Spartacus’ goal at this point in time is uncertain, although he may well have been trying to march on Rome; his men left Thurii and headed northward, their ranks swollen with numbers, steel weapons gleaming in the hands of each rebel soldier. Three long years of war had beaten Spartacus’ army from a rag-tag bunch of escaped slaves into a real military force, good enough to beat even Rome’s best. Now, he moved them toward Lucania, where they had fought that glorious victory against Varinius in the very first year of the war. Perhaps the soil upon which so much Roman blood had been spilled would prove to be a good battleground once more.

Crassus’ goal, on the other hand, is abundantly clear. He wanted to stop Spartacus, and he wanted to do it as quickly and gloriously as possible. As his practice of decimation had proven, Crassus wouldn’t let mere ethics or moral issues stand in his way. He wanted victory, he wanted it fast, and he wanted it at all costs.

When Spartacus’ army began to move, Crassus moved just as quickly. He arrayed six of his eight legions along the borders of Picenum, near Picentia, and remained in command of them. The other two legions were entrusted to Crassus’ legate, a man named Mummius. Some sources say that these were the very same legions that had once been commanded by the two consuls, the legions that had let Rome down once before. And they were about to do it again.

Spartacus and his men continued to journey north, possibly to Rome or maybe back to the Alps. Perhaps Spartacus had finally managed to convince his wayward army that going home was better than any amount of glory. Or maybe he, too, now believed that Rome was theirs for the taking. Either way, they moved north, just as Crassus had anticipated. Soon, it began to appear to Spartacus that they had no choice except to keep going north. He was likely unaware of Crassus’ position at Picentia, but he did know that there was a Roman army following him and that they were very close behind.
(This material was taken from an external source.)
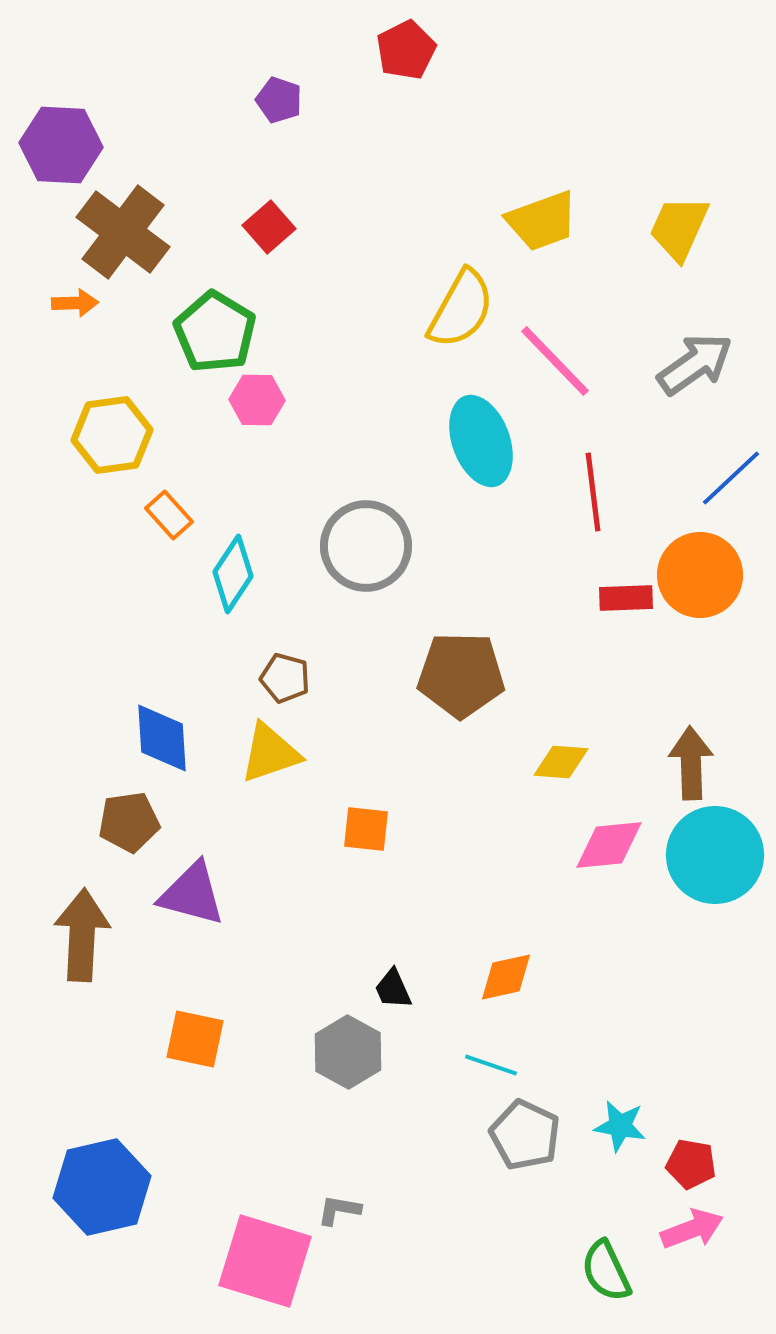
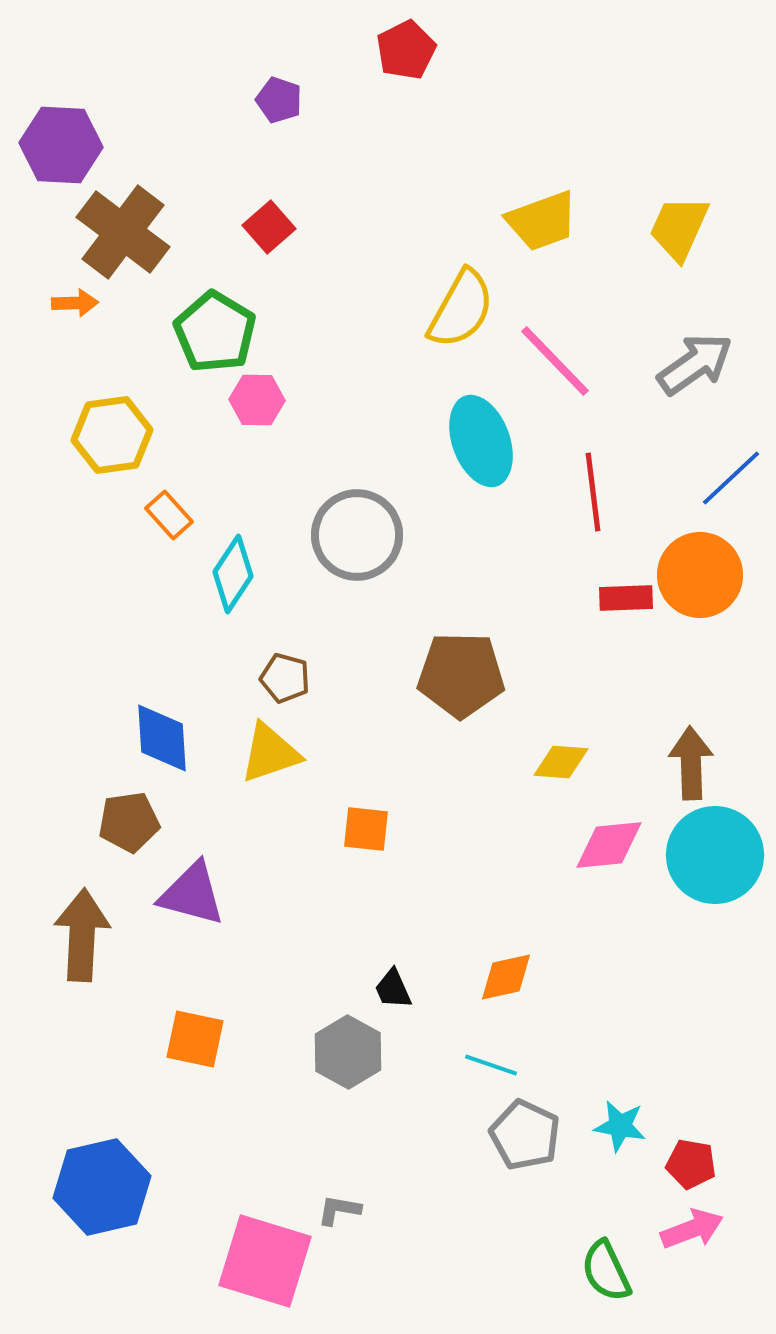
gray circle at (366, 546): moved 9 px left, 11 px up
Mummius and both his legions had taken a long, circular route around Spartacus’ forces. They were now shadowing Spartacus from the south, trying to pressure him into moving more and more northward and straight into the open arms of Crassus and the bulk of the Roman army. Crassus hoped that the sight of two legions—around 10,000 men—would be enough to spook Spartacus into moving faster north. He did give Mummius strict orders, however, not to engage Spartacus under any circumstances. Those same legions had suffered a humiliating defeat under greater commanders than just a legate, as two consuls together hadn’t been able to make them beat Spartacus. “Not even a skirmish,” Crassus had ordered Mummius sharply.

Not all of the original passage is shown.